The Wall Street Journal has good instincts today, looking for hypocrisy in a place it’s known to dwell: Capitol Hill.
Amid some pretty noisy congressional griping about the alleged evils of short-selling, the piece digs into financial disclosure statements filed by members of Congress, and look what it found:
Lawmakers Bet on Stock Falls
Private Trades Occurred as Congress Criticized Wall Street for Risky MovesIt’s good to see the Journal take the time to pore over these cumbersome filings (though the story notes that the documents themselves were gathered by the Center for Responsive Politics). As the piece sums up the context, and its findings:
Senators have criticized Goldman Sachs Group Inc. for profiting from the housing collapse. And Congress is considering legislation to curb Wall Street risk-taking, including the use of financial instruments known as derivatives and of leverage, or methods that amplify returns.
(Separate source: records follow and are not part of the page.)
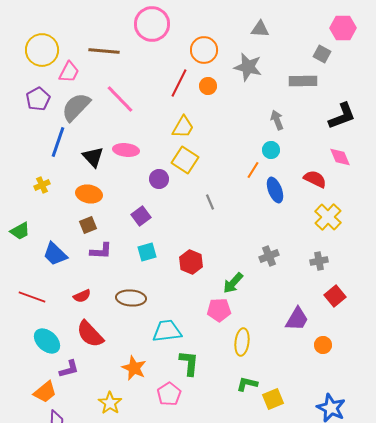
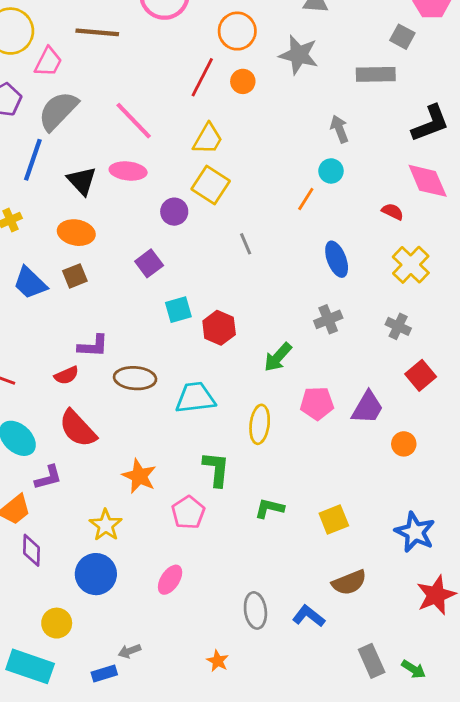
pink line: (120, 99) -> (134, 121), moved
pink diamond: (340, 157) -> (428, 181), size x1.4
red semicircle: (315, 179) -> (393, 212), size x0.7
blue ellipse: (275, 190) -> (337, 259), moved
purple L-shape: (101, 251) -> (93, 346), moved
cyan square: (147, 252) -> (178, 310), moved
blue trapezoid: (55, 254) -> (30, 283), moved
gray cross: (319, 261) -> (398, 326), turned 36
pink pentagon: (219, 310) -> (317, 403), moved
cyan trapezoid: (167, 331) -> (195, 398), moved
yellow ellipse: (242, 342) -> (260, 424), moved
green L-shape: (247, 384) -> (269, 508), moved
According to The Journal’s analysis of congressional disclosures, investment accounts of 13 members of Congress or their spouses show bearish bets made in 2008 via exchange-traded funds—portfolios that trade like stocks and mirror an index. These funds were leveraged; they used derivatives and other techniques to magnify the daily moves of the index they track.But somehow, the piece falls a bit short of delivering the slam-dunk it seems to promise. Last spring, my Audit colleague Ryan Chittum noticed something similar, when the Journal went wild on stories about congressional expenses, even though there wasn’t much there there.
There is something to today’s story. But there’s also a bit of confusion, and a sense that the Journal is pushing its premise a bit too hard.
The story never makes clear how many disclosure forms reporters actually looked at. It found that 13 members (or their spouses) made bearish bets, but that’s out of how many? Everyone in the House and Senate? Just those who’ve been talking about the shorts? Readers could better understand the scope of this problem—if it is a problem—if we better understood where these findings came from. (Unfortunately, a chart that goes with the piece doesn’t provide too much help, except to show that the S&P 500 declined after four lawmakers bought leveraged short funds.)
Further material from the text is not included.